EXERCISE DETAILS:
Where does the word "burde" occur in the data below? Copy each line that holds it.

Stored items:

---

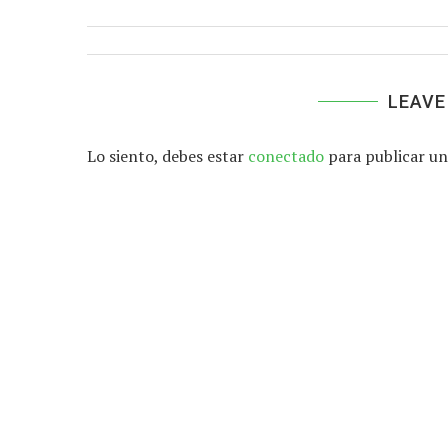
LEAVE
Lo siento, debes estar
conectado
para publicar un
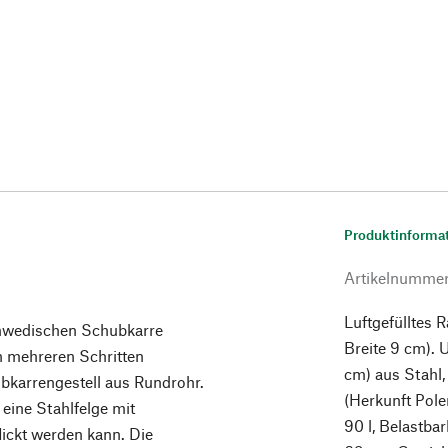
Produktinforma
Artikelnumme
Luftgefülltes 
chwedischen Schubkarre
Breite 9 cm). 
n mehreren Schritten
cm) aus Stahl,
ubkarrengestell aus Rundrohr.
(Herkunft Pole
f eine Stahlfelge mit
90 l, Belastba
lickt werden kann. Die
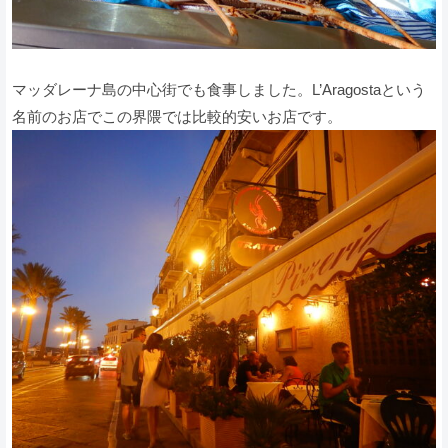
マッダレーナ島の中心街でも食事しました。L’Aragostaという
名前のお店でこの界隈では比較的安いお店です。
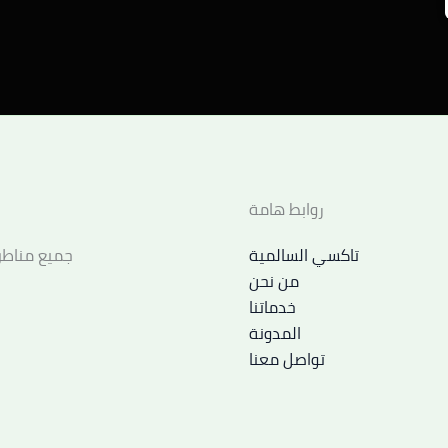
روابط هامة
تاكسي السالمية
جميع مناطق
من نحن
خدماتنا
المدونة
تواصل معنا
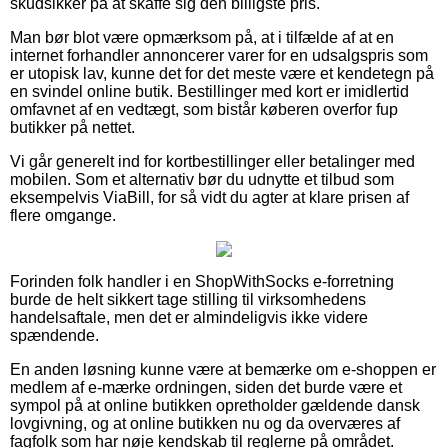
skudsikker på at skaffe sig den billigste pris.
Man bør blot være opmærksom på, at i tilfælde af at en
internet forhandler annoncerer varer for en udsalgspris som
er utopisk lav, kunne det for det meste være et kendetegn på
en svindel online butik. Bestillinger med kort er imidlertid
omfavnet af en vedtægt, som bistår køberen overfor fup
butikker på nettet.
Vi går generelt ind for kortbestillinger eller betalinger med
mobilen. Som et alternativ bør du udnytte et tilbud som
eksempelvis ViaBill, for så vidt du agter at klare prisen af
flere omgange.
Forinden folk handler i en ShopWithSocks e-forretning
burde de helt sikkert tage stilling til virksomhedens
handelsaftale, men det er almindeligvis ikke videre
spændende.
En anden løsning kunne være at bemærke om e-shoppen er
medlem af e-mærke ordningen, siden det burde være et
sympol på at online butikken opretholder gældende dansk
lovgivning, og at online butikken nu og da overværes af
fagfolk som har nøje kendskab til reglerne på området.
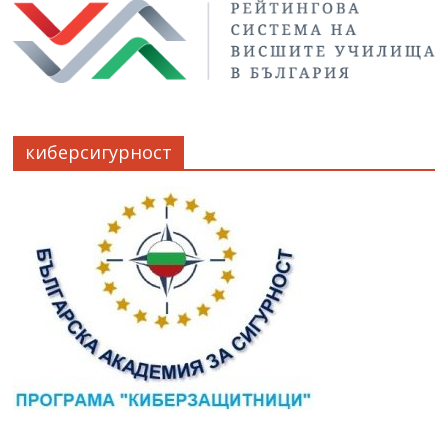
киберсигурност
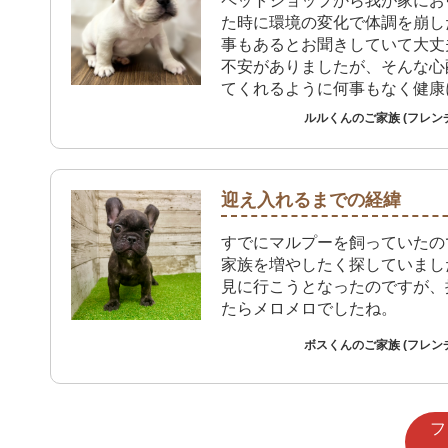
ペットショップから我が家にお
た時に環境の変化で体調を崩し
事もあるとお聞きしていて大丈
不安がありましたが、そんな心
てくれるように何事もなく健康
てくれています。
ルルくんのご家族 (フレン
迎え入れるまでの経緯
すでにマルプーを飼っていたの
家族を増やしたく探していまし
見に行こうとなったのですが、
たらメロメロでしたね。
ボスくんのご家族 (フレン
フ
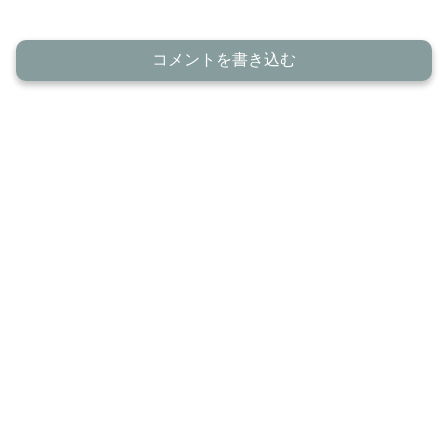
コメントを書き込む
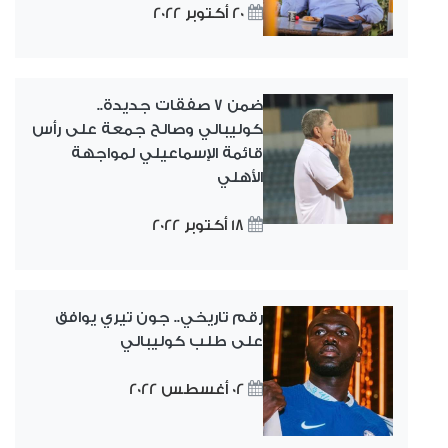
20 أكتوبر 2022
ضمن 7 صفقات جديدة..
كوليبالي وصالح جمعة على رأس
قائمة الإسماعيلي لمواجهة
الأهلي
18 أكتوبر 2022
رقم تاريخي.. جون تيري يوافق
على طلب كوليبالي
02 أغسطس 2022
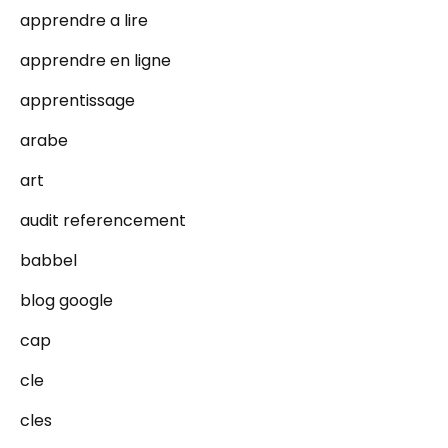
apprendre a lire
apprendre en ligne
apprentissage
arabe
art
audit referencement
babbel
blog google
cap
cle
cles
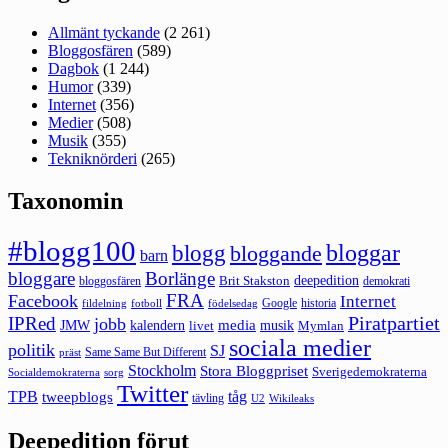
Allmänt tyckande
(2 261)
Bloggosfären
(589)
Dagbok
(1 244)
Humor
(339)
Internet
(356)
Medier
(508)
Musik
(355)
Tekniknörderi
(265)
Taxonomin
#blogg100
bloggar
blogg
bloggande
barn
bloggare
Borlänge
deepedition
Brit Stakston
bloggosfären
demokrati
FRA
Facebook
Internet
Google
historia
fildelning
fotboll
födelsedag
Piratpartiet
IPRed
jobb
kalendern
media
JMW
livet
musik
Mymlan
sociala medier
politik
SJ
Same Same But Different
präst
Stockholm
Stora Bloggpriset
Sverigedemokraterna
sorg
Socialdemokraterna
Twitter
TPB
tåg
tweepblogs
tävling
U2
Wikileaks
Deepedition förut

---

OUTPUT FOR THIS TASK:
burde de helt sikkert tage stilling til virksomhedens
medlem af e-mærke ordningen, siden det burde være et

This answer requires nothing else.